Our research indicates that emerging-economy exporters of melons have to pay EU duty rates that change every fourteen days, based on the unit value of that period’s largest shipment into the EU. (No, we’ve never heard of such a thing either…)

Apparently, duty collections for melons and papayas, applied on a per 100 kg basis, are determined by the European Commission after EU member states report the unit values of shipments imported into their country. Once the European Commission has received this information, it selects the largest shipments, makes cost adjustments to each, and then determines a per-100kg EU customs import value to which the applicable duty rate is applied for the next two weeks. The outcome is that the applicable duty rate for imports is not based on the exporter’s actual customs value, but a higher, constructed value, that can vary on a biweekly basis. A number of emerging economy fruit and vegetable imports into the EU are subject to this type of opaque and unpredictable application of duties based on other shippers’ custom values.

The U.S. also has a trade-restrictive method of assessing duty rates on melons and papayas that requires a review. Tariffs on melons are determined on a seasonal basis, with products imported during the pre-set seven-month U.S. growing season being assessed the highest import duties.

During a September 2012 trade mission to the U.S., Brazilian Melon Growers Association’s Vice President, Mr. Luis Roberto M. Marcelos, noted that changing weather patterns have shifted the length of the melon harvest in the U.S., as well as in Brazil. These changes are not reflected in the pre-set seasons of the U.S. TRQs.
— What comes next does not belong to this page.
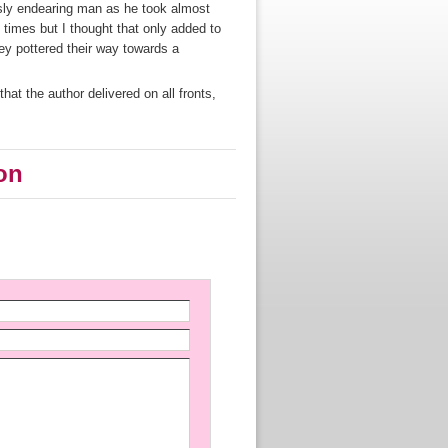
sly endearing man as he took almost
 times but I thought that only added to
ey pottered their way towards a
that the author delivered on all fronts,
on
Accordingly, a variety of melons from emerging economies cannot be exported to the U.S. during their own growing season if they overlap with the TRQ months unless U.S. importers are willing to pay duty rates of up to 29.8 percent.[14] None of these issues will be addressed by the TTIP.

Other trade barriers also not under discussion include the maze of dueling trade agreement and preference-program standards and practices adopted by the U.S. and the EU. These include complex and divergent rules of origin, labeling, and packaging requirements; sanitary and phytosanitary standards; customs rules and practices; and other strictures.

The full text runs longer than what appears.